When it rains, it pours. It appears that this is true for both weather and expansion to the monetary base of the United States. According to a report by the New York Times, “President Biden will propose a $6 trillion budget on Friday that would take the United States to its highest sustained levels of federal spending since World War II, while running deficits above $1.3 trillion throughout the next decade.”
Only a year ago, the pandemic began, and the Federal Reserve was forced to initiate a major stimulus for the economy via inflation and quantitative easing. Starting with $2 trillion, the stimulus package was supposed to enable the continuation of the American economy. Of course, the pandemic was simply a catalyst for increasing the already present inflationary practices of the Fed.
Inflation is a dastardly concept, not only removing value from the common people’s money, but giving access to an elite few the ability to create value out of thin air. Bitcoin Magazine’s “When More Isn’t Better: Inflation In The 21st Century,” by Sebastian Bunney, explains in detail how monetary expansion ruins economic growth and potential. And it isn’t simply the rampant inflation in the sense of more money that ruins the system, reducing interest rates and making credit cheap lead to long-term debt cycles, as explained by Bitcoin Magazine’s Dylan LeClair.

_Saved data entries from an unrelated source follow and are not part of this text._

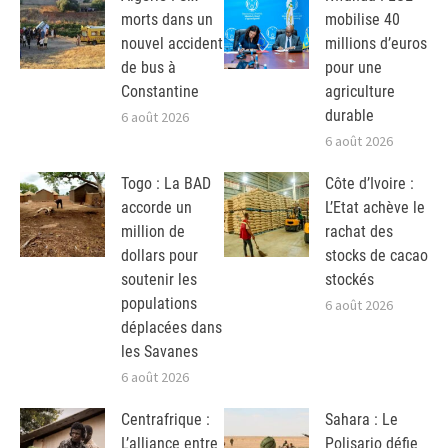
morts dans un
mobilise 40
nouvel accident
millions d’euros
de bus à
pour une
Constantine
agriculture
durable
6 août 2026
6 août 2026
Togo : La BAD
Côte d’Ivoire :
accorde un
L’Etat achève le
million de
rachat des
dollars pour
stocks de cacao
soutenir les
stockés
populations
6 août 2026
déplacées dans
les Savanes
6 août 2026
Centrafrique :
Sahara : Le
L’alliance entre
Polisario défie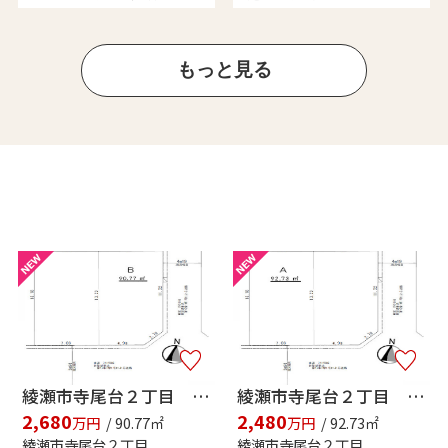
もっと見る
綾瀬市寺尾台２丁目 売地 全２区画【仲介手数料無料】
綾瀬市寺尾台２丁目 売地 全２区画【仲介手数料無料】
2,680
2,480
万円
/ 90.77㎡
万円
/ 92.73㎡
綾瀬市寺尾台２丁目
綾瀬市寺尾台２丁目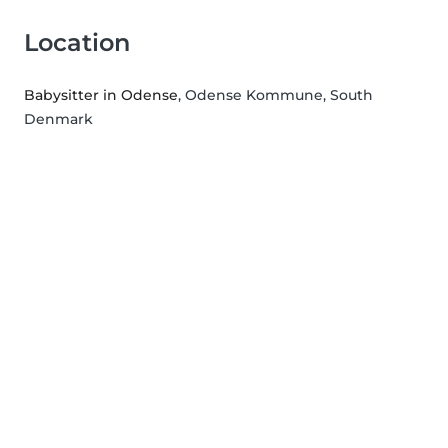
Location
Babysitter in Odense
, Odense Kommune, South
Denmark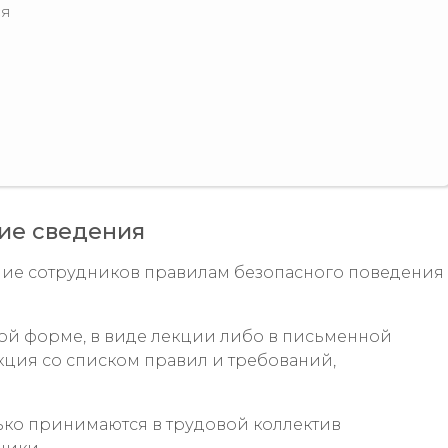
ся
ие сведения
ение сотрудников правилам безопасного поведения
ной форме, в виде лекции либо в письменной
кция со списком правил и требований,
ько принимаются в трудовой коллектив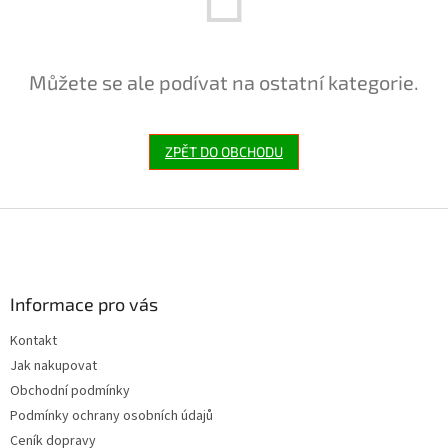
Můžete se ale podívat na ostatní kategorie.
ZPĚT DO OBCHODU
Z
á
p
a
Informace pro vás
t
í
Kontakt
Jak nakupovat
Obchodní podmínky
Podmínky ochrany osobních údajů
Ceník dopravy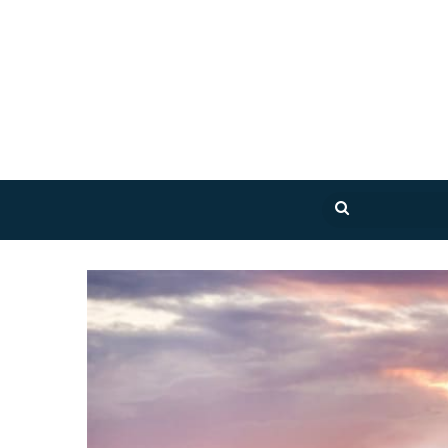
بحث
عن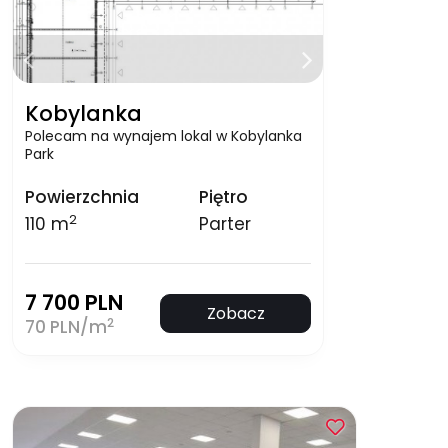
Kobylanka
Polecam na wynajem lokal w Kobylanka
Park
Powierzchnia
Piętro
2
110 m
Parter
7 700 PLN
Zobacz
2
70 PLN/m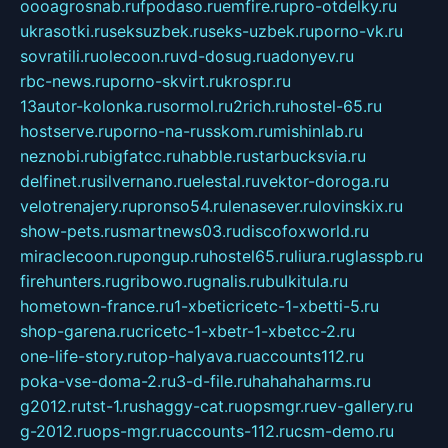
oooagrosnab.ru
fpodaso.ru
emfire.ru
pro-otdelky.ru
ukrasotki.ru
seksuzbek.ru
seks-uzbek.ru
porno-vk.ru
sovratili.ru
olecoon.ru
vd-dosug.ru
adonyev.ru
rbc-news.ru
porno-skvirt.ru
krospr.ru
13autor-kolonka.ru
sormol.ru
2rich.ru
hostel-65.ru
hostserve.ru
porno-na-russkom.ru
mishinlab.ru
neznobi.ru
bigfatcc.ru
habble.ru
starbucksvia.ru
delfinet.ru
silvernano.ru
elestal.ru
vektor-doroga.ru
velotrenajery.ru
pronso54.ru
lenasever.ru
lovinskix.ru
show-pets.ru
smartnews03.ru
discofoxworld.ru
miraclecoon.ru
pongup.ru
hostel65.ru
liura.ru
glasspb.ru
firehunters.ru
gribowo.ru
gnalis.ru
bulkitula.ru
hometown-france.ru
1-xbeticricetc-1-xbetti-5.ru
shop-garena.ru
cricetc-1-xbetr-1-xbetcc-2.ru
one-life-story.ru
top-halyava.ru
accounts112.ru
poka-vse-doma-2.ru
3-d-file.ru
hahahaharms.ru
g2012.ru
tst-1.ru
shaggy-cat.ru
opsmgr.ru
ev-gallery.ru
g-2012.ru
ops-mgr.ru
accounts-112.ru
csm-demo.ru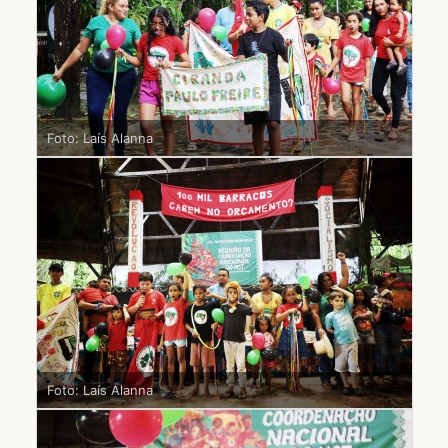
Foto: Laís Alanna
Foto: Laís Alanna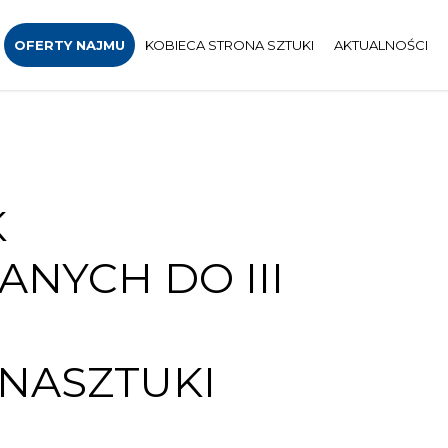
OFERTY NAJMU
KOBIECA STRONA SZTUKI
AKTUALNOŚCI
K
NYCH DO III
NASZTUKI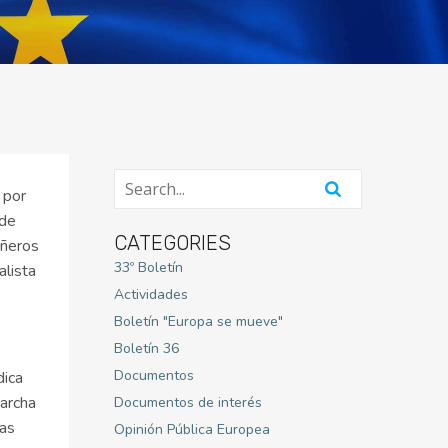
 por
 de
CATEGORIES
añeros
33º Boletín
alista
Actividades
Boletín "Europa se mueve"
Boletín 36
Documentos
dica
marcha
Documentos de interés
las
Opinión Pública Europea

With all of this, bitcoin is set to gain. Although it cannot be explicitly stated, the previous stimuli have often been seen as drivers of the bitcoin price bull run. And with coinciding upward catalysts such as the halvening, it appears that the economic environment for a sound money such as bitcoin to surge forward is ripe. It remains to be seen whether the $6 trillion proposal will be accepted, but it is obvious that further inflation is to be expected and should contribute to revitalizing the bitcoin bull market we are in.